Herkes kendine Müslüman olunca maalesef, ten ve tin, din ve in, devlet ve demokrasi evrene ateist kalıverdi. Ve yoksulluk her daim yine o övündükçe övünülen bolluktan doğduğunda din iman para olur. Üç yanı denizlerle çevrili kalanı bilmem ne çevrili bu sevgi, saygı, barış, hoşgörü adasında alabalığa hasretlik gibi bir şey doğdu gezi parkında. Doğanın ak yüreğine pençe vuran o zenginlik arması gösterilerin arasında yitti gitti. Saraylarda başka masal, kondularda binbir hayal olsa da ‘özgürlük’ en eski lügatlarda bile en hakiki sözcük olarak yer bulur.

Çünkü var olan dövgü, sövgü ve törpüleme harekatı vakti zamanında İsa’ya reva görülen manyakça zulümden beter sarsar insanlık onurunu. Hal böyle olunca asıl zehri tattıran, suyu bulandıran, içi dışı yakan, milyonları ağlamaklı kılan, ayranı kabartanlar bile bu çağlayanın önünde duramaz, yalnızlaşır. Yalnızlıktır asıl mesele yanılmalar değildir. Yanıldıysan özür dilersin geçer, yalnızlaşırsan bir kere aman Allah, düşüş başlamıştır en harbisinden.

Sus, sustur suslanmışlık değirmeninde buğday öğütmektir zamana kıymak. Zaman o zaman, gezi parkından ülkeye adım adım yayılan F tipi bir şeylere isyandır aslında. Feleğin sillesidir ölüm kokan köprüde dört bir yöne hayat gözlüyü, dağıtan, savuran ve oralardan yardakçılara uzanan. Ayrıca tersyüz denize düşünce ar, alabora olur o ileri demokrasi. Ve karşılığında neler neler vaat eden o ileri demokrasi havarileri de sırattan düşünce sığınacak siper ararlar. Ve babasızlık daraltır yüreği en babasından, atılan gaz bombalarının kimyasal bileşikleri değil.

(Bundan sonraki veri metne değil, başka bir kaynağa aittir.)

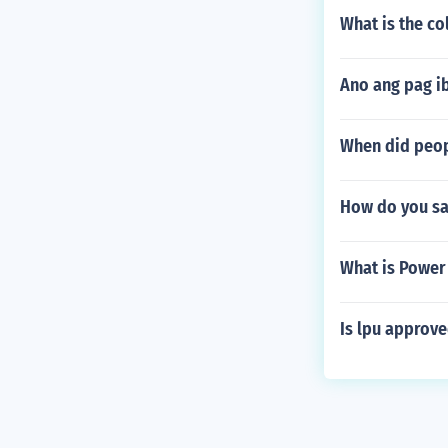
What is the co
Ano ang pag i
When did peopl
How do you sa
What is Power
Is lpu approve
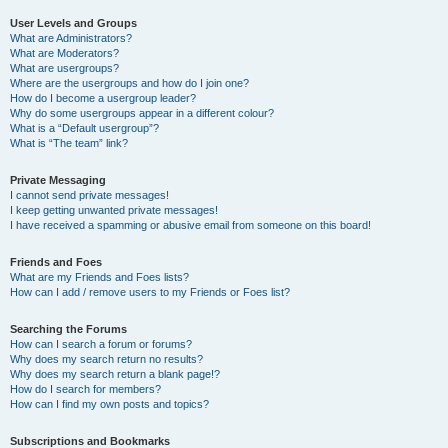
User Levels and Groups
What are Administrators?
What are Moderators?
What are usergroups?
Where are the usergroups and how do I join one?
How do I become a usergroup leader?
Why do some usergroups appear in a different colour?
What is a “Default usergroup”?
What is “The team” link?
Private Messaging
I cannot send private messages!
I keep getting unwanted private messages!
I have received a spamming or abusive email from someone on this board!
Friends and Foes
What are my Friends and Foes lists?
How can I add / remove users to my Friends or Foes list?
Searching the Forums
How can I search a forum or forums?
Why does my search return no results?
Why does my search return a blank page!?
How do I search for members?
How can I find my own posts and topics?
Subscriptions and Bookmarks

Kısa bir an olsa da geleceğe ışık tutacak metin ol ibaresi kazınır beyinlere. Bananecilik asla sarmaz ol beyinleri ve Karşıyakalı yürekleri. Ve çaresiz tükenmez kalem tükenecekse de adaleti, adiletsiz düzen mülkünün orta yerine saplar. O öyle bir enerji patlamasıdır ki hiçbir şiddet marifeti başarıya ulaşamaz. Değil mi ki insanlık tarihi maddi değerlerin üretimiyle biçimlenmiş ve âdemoğlunu günümüz uygarlık düzeyine ulaştırmıştır. Bu üst düzeylilik tektip maneviyatçılıkla tertiplenen iki cihanda  ölüme ve yalancı cennete de asla aldanmaz. İnsanca yaşamak için direnir Allah’ına kadar.

Veya üç yanı denizlerle çevrili şu yarım adada mahirlik adamdaki yarımlığı aramaktır, bulmaktır tamlamak için. Tarihsel gelişimin etkileyici ve yönlendirici gücünü, itici kaynağını, üretime direkt katılanları korkutmak, korkutabileceğini düşünmek, püskürtüp, sindirebileceğini sanmak tarih bilmezlere acı bir hatıra,  büyüklere masaldır. Emekçiler, geniş halk yığınları da olaya dâhil, üç yanı denizlerle çevrili adaya müdahil olursa kapital mapital de fayda etmez, bulvarlar kapitole uzanır.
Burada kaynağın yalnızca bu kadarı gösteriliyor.